Beyhatun: Bey hanımı.
Beybun: Papatya
Hacer: Taş, kaya parçası, çakıl
Haver: Güneşin doğduğu yön, doğu.
Harika: Eşyanın tabiatı dışında, doğa üstü, garip şey, olağanüstü
Harbiye: Savaşla ilgili.
Harmonia: ares kızı
Hare: Cam, göz vb.nde dalgalanır gibi görünen parlak çizgiler, meneviş.
Harum: yüksek aşağı atmak
Haris: Süngü demiri. Soğuk olan şey. Muhafız. Bekçi. Gözcü. Himaye eden. Bekleyen. Son derece hırslı olan.
Haroun-Al-Rachid: Dik
Jeshurun: salih, güvenilir
Harbonah: onun çöküşünü, kılıcını
Harim: , yok tanrıya adanmış
Harel: Tanrı Dağı
Harb:
Haruz: Dikkat
Orun: 1. Özel yer. 2. Önemli bir görevlinin çalıştığı yer, makam. 3. Gizli, habersiz. 4. Huy, yaradılış.
Haran: dağlık ülke
Hareph: kış sitem
Harput: Güneşli lotus
Torun: Bir kimseye göre çocuğunun çocuğu.
Harrell: Tanrı Dağı
Urun: 1. Özel yer. 2. Önemli bir görevlinin çalıştığı yer, makam. 3. Gizli, habersiz. 4. Huy, yaradılış. - bk.
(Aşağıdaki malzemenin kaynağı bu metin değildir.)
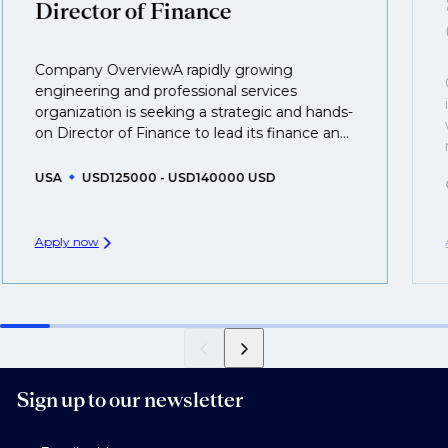
Director of Finance
business.
That's why we recommend
registering your CV
so
Company OverviewA rapidly growing
you can be considered for roles that have yet to be
engineering and professional services
created.
organization is seeking a strategic and hands-
on Director of Finance to lead its finance an...
USA
USD125000 - USD140000 USD
Apply now
Sign up to our newsletter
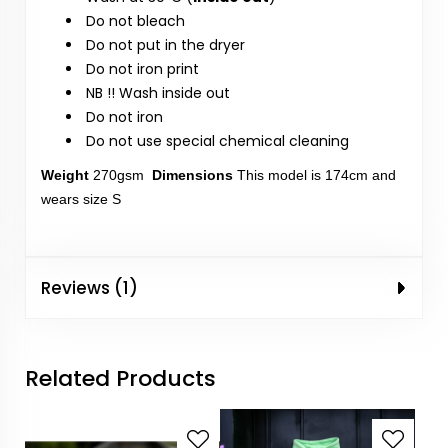
Do not bleach
Do not put in the dryer
Do not iron print
NB !! Wash inside out
Do not iron
Do not use special chemical cleaning
Weight
270gsm
Dimensions
This model is 174cm and
wears size S
Reviews (1)
Related Products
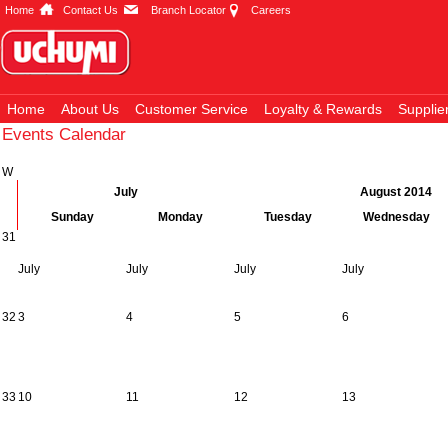
Home
Contact Us
Branch Locator
Careers
Home
About Us
Customer Service
Loyalty & Rewards
Supplie
Events Calendar
W
July
August 2014
Sunday
Monday
Tuesday
Wednesday
31
July
July
July
July
32
3
4
5
6
33
10
11
12
13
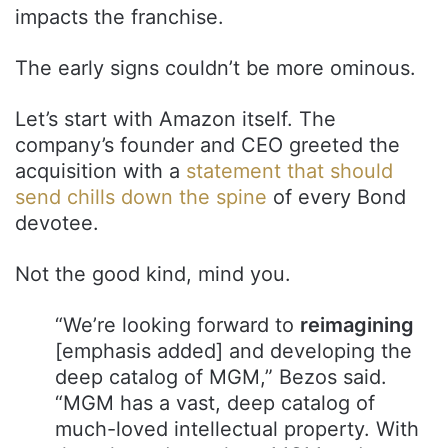
impacts the franchise.
The early signs couldn’t be more ominous.
Let’s start with Amazon itself. The
company’s founder and CEO greeted the
acquisition with a
statement that should
send chills down the spine
of every Bond
devotee.
Not the good kind, mind you.
“We’re looking forward to
reimagining
[emphasis added] and developing the
deep catalog of MGM,” Bezos said.
“MGM has a vast, deep catalog of
much-loved intellectual property. With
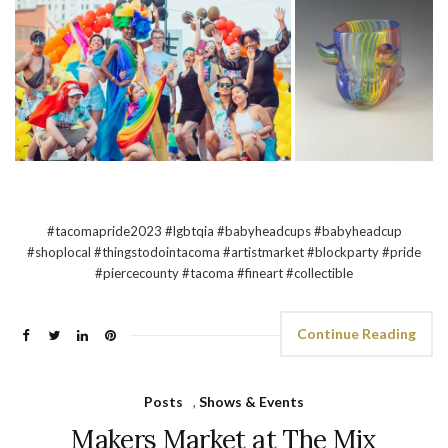
#tacomapride2023 #lgbtqia #babyheadcups #babyheadcup
#shoplocal #thingstodointacoma #artistmarket #blockparty #pride
#piercecounty #tacoma #fineart #collectible
Continue Reading
Posts
,
Shows & Events
Makers Market at The Mix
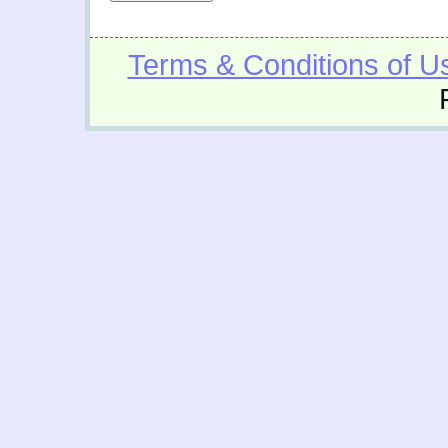
Terms & Conditions of U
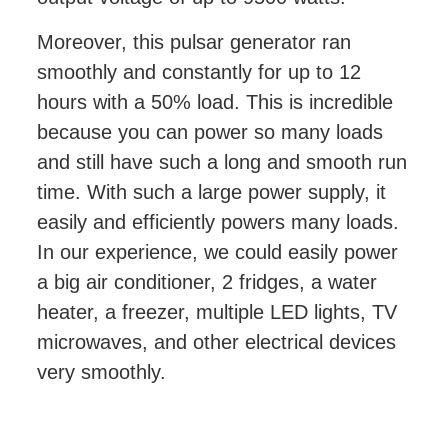
Moreover, this pulsar generator ran
smoothly and constantly for up to 12
hours with a 50% load. This is incredible
because you can power so many loads
and still have such a long and smooth run
time. With such a large power supply, it
easily and efficiently powers many loads.
In our experience, we could easily power
a big air conditioner, 2 fridges, a water
heater, a freezer, multiple LED lights, TV
microwaves, and other electrical devices
very smoothly.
Orun
Harhas: güven öfke ısı
Harun: Akseden, parlayan. Hz. Musa (a.s)’ın Peygamber olan küçük kardeşinin adı. Köken: İbr. Söyleyiş: (ha:run) Cinsiyet: Erkek 1. Parlayan.2. Hz. Musa’nın küçük kardeşinin adı. Bir tutam ot. Özellikle atlarda görülen, bulaşıcı bir çeşit hastalık, sakağı. sıf. (Ar. ḥurūnet “hayvanın inat edip ileri gitmemesi”nden ḥarūn) 1. İlerleyeceği yerde huysuzluk edip geri geri giden (at) [Halk ağzında harın kullanılmaktadır]: Zabta kim kādir idi esb-i harûn-ı feleği / Olmasa kabza-i destinde inân-ı devlet (Sâmi). Ashâb-ı kiram haydi dediler, kalkmadı, harun hayvan gibi inat edip durdu (Cevdet Paşa). 2. mec. İnatçı (kimse).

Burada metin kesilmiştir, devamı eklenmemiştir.